Спокойствие наступало только тогда, когда Флик, наконец, устраивался у себя на полке и засыпал, укутавшись одеялом с головой. Но, как только Луна прокладывала в купе свою дорожку, из ее холодного света к Седому спешила прозрачная лысая старушка, чтобы пришить открученные им за день пуговицы. Он знал, что спрашивать ее ни о чем нельзя, она все равно не ответит. В эти минуты он даже был благодарен Флику, бормотавшему под одеялом в каких-то своих тревожных снах: "Мама... мамочка... мама..."

* * *

Закрывшись одеялом с головой, в который раз обдумав ужасное положение, в которое она попала, Марина привычно всплакнула в подушку. Деваться ей все равно было некуда. Хотя с каждым днем все меньше хотелось ехать на Армагеддон. Но денег у нее совсем не было. Не было даже дорожной сумки, да и кошелька тоже не было. Естественно, кожаного бежевого плаща, сапог-чулок с пряжками на лодыжке и светло-зеленого кардигана-джерси не было и в помине. Также не было трусиков с переливающимися бусинками-висюльками, которые она видела на фотографии одной девушки в журнале у Анны. Никогда не было, а теперь уже и не будет. Что толку говорить о каких-то вещах, пусть необыкновенно прекрасных, если даже выхода у нее никакого не было... Надо было ехать со всеми, потому что Марина понятия не имела, куда ей еще можно было бы поехать, если бы она решилась хоть на один самостоятельный шаг в своей короткой жизни, а не тащилась бы, как дура, с Ямщиковым и Седым на этот поганый Армагеддон... Привычно прошептав в глубоком отчаянии "Мама... мамочка... мама...", Марина забылась тяжелым сном.

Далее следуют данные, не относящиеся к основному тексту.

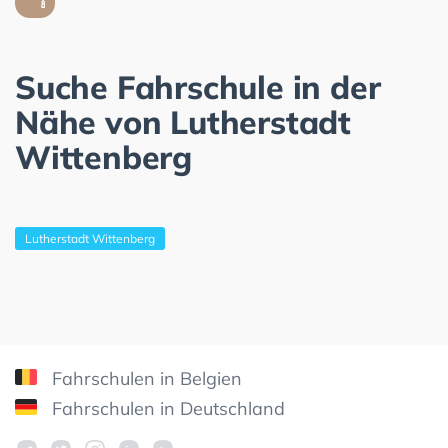
Suche Fahrschule in der
Nähe von Lutherstadt
Wittenberg
Lutherstadt Wittenberg
Fahrschulen in Belgien
Fahrschulen in Deutschland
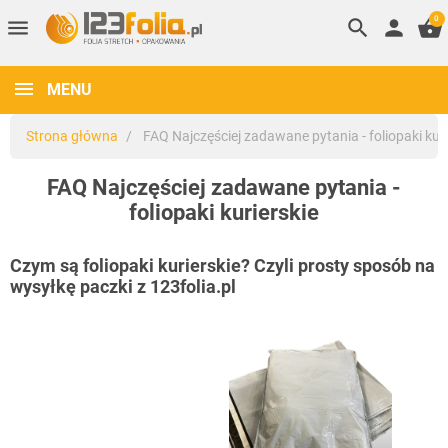
0
menu
search
person
shopping_basket
MENU
Strona główna
FAQ Najczęściej zadawane pytania - foliopaki kuri
FAQ Najczęściej zadawane pytania -
foliopaki kurierskie
Czym są foliopaki kurierskie? Czyli prosty sposób na
wysyłkę paczki z 123folia.pl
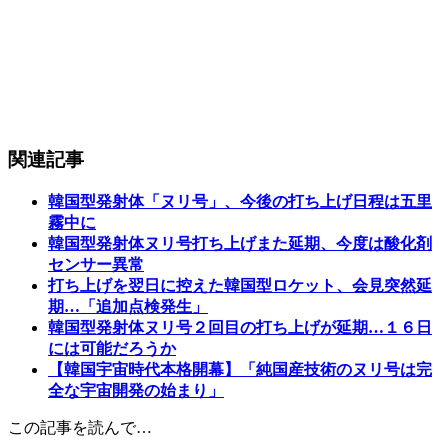
関連記事
韓国型発射体「ヌリ号」、今後の打ち上げ日程は五里
霧中に
韓国型発射体ヌリ号打ち上げまた延期、今度は酸化剤
センサー異常
打ち上げを翌日に控えた韓国型ロケット、会見突然延
期…「追加点検発生」
韓国型発射体ヌリ号２回目の打ち上げが延期…１６日
には可能だろうか
【韓国宇宙時代本格開幕】「純国産技術のヌリ号は完
全な宇宙開発の始まり」
この記事を読んで…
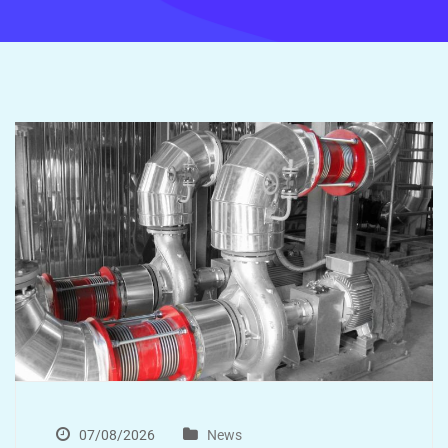
07/08/2026
News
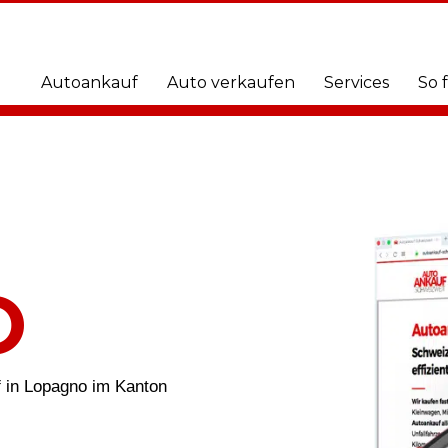
Autoankauf
Auto verkaufen
Services
So 
O
 in Lopagno im Kanton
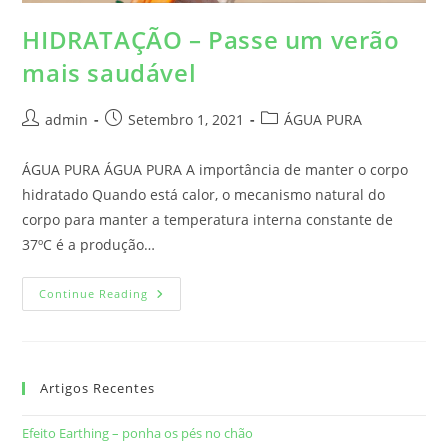
HIDRATAÇÃO – Passe um verão
mais saudável
admin
Setembro 1, 2021
ÁGUA PURA
ÁGUA PURA ÁGUA PURA A importância de manter o corpo
hidratado Quando está calor, o mecanismo natural do
corpo para manter a temperatura interna constante de
37ºC é a produção…
Continue Reading
Artigos Recentes
Efeito Earthing – ponha os pés no chão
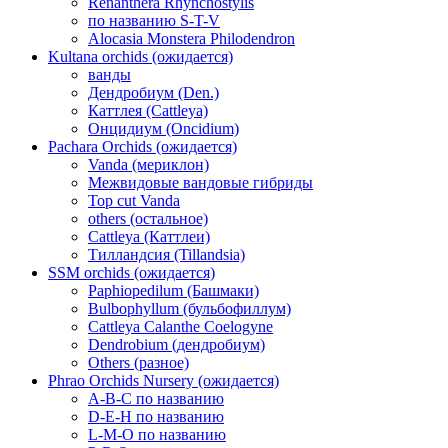
Renanthera Rhynchostylis
по названию S-T-V
Alocasia Monstera Philodendron
Kultana orchids (ожидается)
ванды
Дендробиум (Den.)
Каттлея (Cattleya)
Онцидиум (Oncidium)
Pachara Orchids (ожидается)
Vanda (мериклон)
Межвидовые вандовые гибриды
Top cut Vanda
others (остальное)
Cattleya (Каттлеи)
Тилландсия (Tillandsia)
SSM orchids (ожидается)
Paphiopedilum (Башмаки)
Bulbophyllum (бульбофиллум)
Cattleya Calanthe Coelogyne
Dendrobium (дендробиум)
Others (разное)
Phrao Orchids Nursery (ожидается)
A-B-C по названию
D-E-H по названию
L-M-O по названию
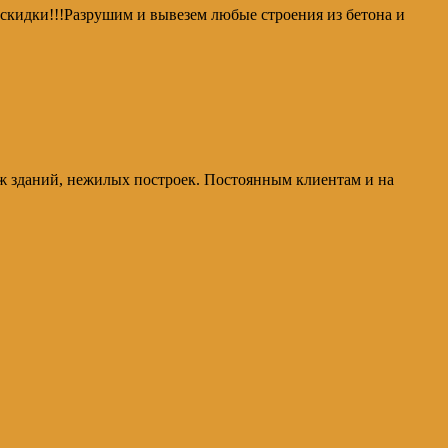
скидки!!!Разрушим и вывезем любые строения из бетона и
аж зданий, нежилых построек. Постоянным клиентам и на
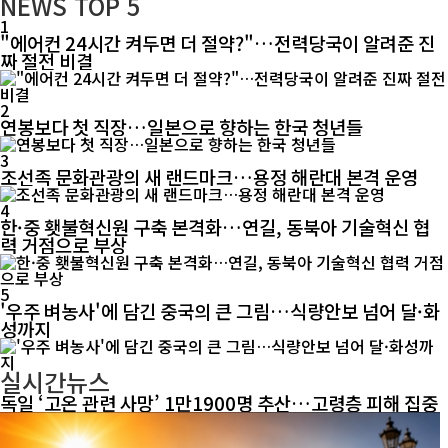
NEWS
TOP 5
1
"에어컨 24시간 켜두면 더 절약?"…전력당국이 알려준 진
짜 절전 비결
2
연봉보다 첫 직장…일본으로 향하는 한국 청년들
3
조선족 문화관광의 새 랜드마크…용정 해란대 본격 운영
4
한·중 횃불혁신원 구축 본격화…연길, 동북아 기술혁신 협
력 거점으로 부상
5
'우주 벼농사'에 담긴 중국의 큰 그림…식량안보 넘어 달·화
성까지
실시간뉴스
독일 ‘고온 관련 사망’ 1만1900명 추산…고령층 피해 집중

...Она стояла посреди самой ночи, напоенной прохладой и запахами увядающих трав. Тихий теплый ветер пригибал росшую кустиками высокую траву с мягкими пушистыми головками на тонких стебельках и ласкал обнаженную кожу. Над самой головой низко провисал сверкающий шатер неба, сливаясь с землей у близкого горизонта. Под пение цикад и крики ночных птиц она сделала несколько неуверенных шагов, пока не услышала знакомое шипение: "Явилась не запылилась... Так и быть, садись... Но только молчи! Мне что-то нынче особенно херово."

Змей лежал грустный и абсолютно трезвый. Пивом от него не пахло, глаза не поблескивали знакомым дерзким огоньком, шкура обвисла и покрылась шершавыми пятнами. Марина робко присела рядом. Змей слегка подвинулся, чтобы она могла устроиться удобнее, но больше никак не прореагировал на ее присутствие, пристально вглядываясь в небо.

- Каждый видит, конечно, то, что хочет... Но для посвященных небо - это, прежде всего, аллея Героев, - почесав хвостом скользкий подбородок, прервал молчание Кирилл. - С панорамами всех сражений, с именами Привратников... Как говорится, с паролями-явками, ксивами-легендами, вплоть до контрольных выстрелов в затылок. Кстати, я на эту тему по видаку Петровича видел очень правильный мультик, "Король Лев" называется. Там вся карта звездного неба трактуется в верном контексте. Возможно, кто-то из сценаристов в Ордене Приврата состоит. Ты, конечно, этот мультик не видела...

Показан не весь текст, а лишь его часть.